• RECORDS SUPPLIED:
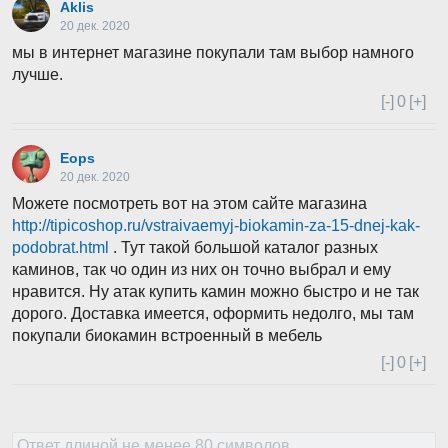
Aklis
20 дек. 2020
мы в интернет магазине покупали там выбор намного
лучше.​
[-]
0
[+]
Eops
20 дек. 2020
Можете посмотреть вот на этом сайте магазина
http://tipicoshop.ru/vstraivaemyj-biokamin-za-15-dnej-kak-
podobrat.html
. Тут такой большой каталог разных
каминов, так чо один из них он точно выбрал и ему
нравится. Ну атак купить камин можно быстро и не так
дорого. Доставка имеется, оформить недолго, мы там
покупали биокамин встроенный в мебель
[-]
0
[+]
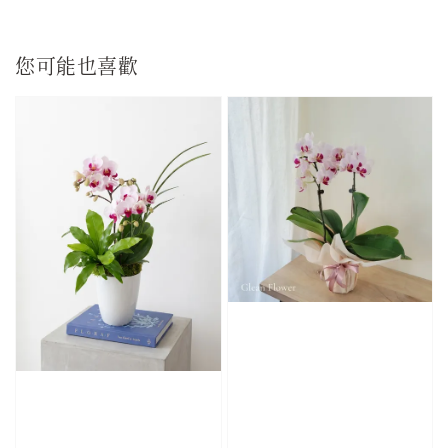
您可能也喜歡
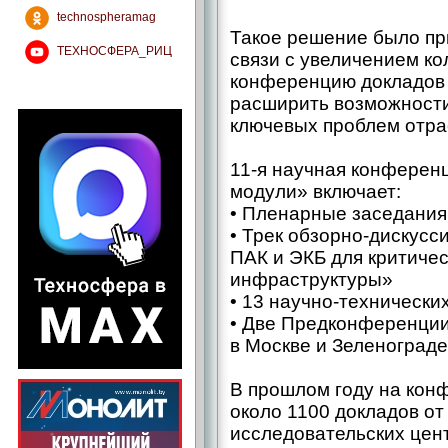
technospheramag
Такое решение было пр
ТЕХНОСФЕРА_РИЦ
связи с увеличением к
конференцию докладов 
расширить возможност
ключевых проблем отра
11-я научная конферен
модули» включает:
• Пленарные заседания
• Трек обзорно-дискус
ПАК и ЭКБ для критиче
инфраструктуры»
• 13 научно-технически
• Две Предконференции
в Москве и Зеленограде
В прошлом году на кон
около 1100 докладов о
исследовательских це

• AIM OF THE EXERCISE:
Each line of the material that has "докладов" in it should be counted; reply with that number alone.

• RESULT OF THIS TASK:
2